Expedição Centenária Roosevelt-Rondon  1ª Parte – XXVIII

O Canoeiro

Corumbá – Boca do Rio Cuiabá II  

20.12.1913 

Rondon 

Para evitar outras caminhadas improfícuas, mandei no dia seguinte um dos azagaieiros, denominado Miguel Henrique, correr os campos, a ver-se encontrava sinais recentes da presença de onças. O homem voltou com a notícia de haver descoberto rastros da noite precedente, reveladores da passagem de um casal daqueles felinos para um Capão de mato, onde eles tinham o seu refúgio. (RONDON)

21.12.1913 

Rondon 

Para esse lugar partimos na madrugada e 21 e, pouco depois das 06h00, descobríamos a primeira onça, um belo espécime da nossa temível canguçu, que foi abatida por uma bala certeira da Springfield do Sr. Roosevelt. (RONDON)

22.12.1913  

Rondon 

No dia imediato tomamos rumo do Taquari Velho e descobrimos a segunda onça, que foi morta pelo Sr. Kermit, a tiro de Winchester. (RONDON)

23.12.1913 

Magalhães 

A 23, pelas 11h15, partiu a carreta conduzindo as bagagens e às 14h45 partiu a comitiva da Expedição através dos campos alagados, de regresso ao porto do Riozinho [braço do Rio Taquari] onde reembarcou todo pessoal no paquete “Nyoac”, que aí aguardava essa chegada. (MAGALHÃES, 1916)

24.12.1913 

Pereira Cunha  

Às 07h00, deixávamos o Porto do Riozinho, águas abaixo, entrando às 08h20 no Rio Paraguai e por ele subindo em busca de Corumbá. Estávamos na véspera do Natal, esse dia que a humanidade inteira, com ou sem ideia de religião, dedica ao aconchego do lar, às doçuras da família e principalmente às crianças; e nós, todos nós ali reunidos, distantes dos lares e das famílias, tínhamos, insensível, involuntariamente, pensamentos que voltejavam em torno disso. Ao almoço, Roosevelt, que desde o primeiro dia tinha-me sempre como seu vizinho, encaminhou a conversa para a religião; eu discorri larga e francamente sobre o que penso a respeito: a grande vantagem da sua ação sobre as massas, o apoio para os crentes, o consolo para os que sofrem, e a dificuldade que sentia na adoção de qualquer delas, embora me sentisse perfeitamente equilibrado, pautando meus atos por uma sã moral, fruto principal de qualquer religião bem formada. Estendi-me ainda sobre o difícil problema de encaminhar os filhos na religião, a escolha que fizera para os meus depois de muito refletir e, após todo o meu discurso, algumas vezes interrompido para discussão de um ou outro ponto, ficamos de pleno acordo, como em geral sucedia com as nossas constantes palestras.

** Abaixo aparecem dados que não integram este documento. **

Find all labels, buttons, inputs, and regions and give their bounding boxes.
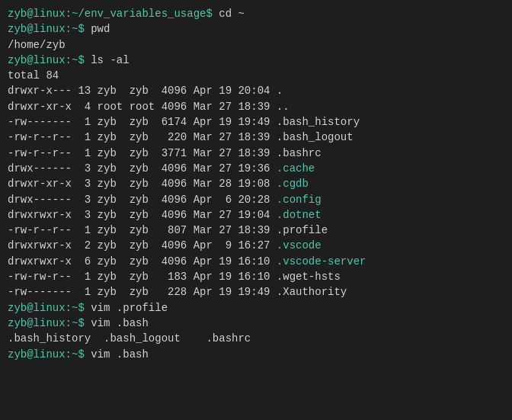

Eu ia terminar nesse dia a minha excursão e deixar, com pesar, tão agradável companhia, mas Roosevelt insistia para que eu continuasse e, de acordo com o Coronel Rondon, tudo ficou arranjado de modo que fosse satisfeita a sua vontade, que bem se casava com a minha. Realmente, durante os poucos dias dessa primeira parte da excursão, as nossas relações eram cada vez mais estreitas e amistosas, e dir-se-ia que, a cada sessão de prosa, que correspondia, em geral, a cada refeição, mais intenso tornava-se esse sentimento recíproco. Aliás, pouco após a apresentação em que, como sempre, não se trocam mais que palavras banais, a primeira vez que tive ocasião de conversar com o Ex-presidente dos Estados Unidos, na manhã em que partíramos de Corumbá, fácil foi sentir através da sua conversa, do seu olhar, da sua expressão, o homem forte, enérgico, pronto e inteligente.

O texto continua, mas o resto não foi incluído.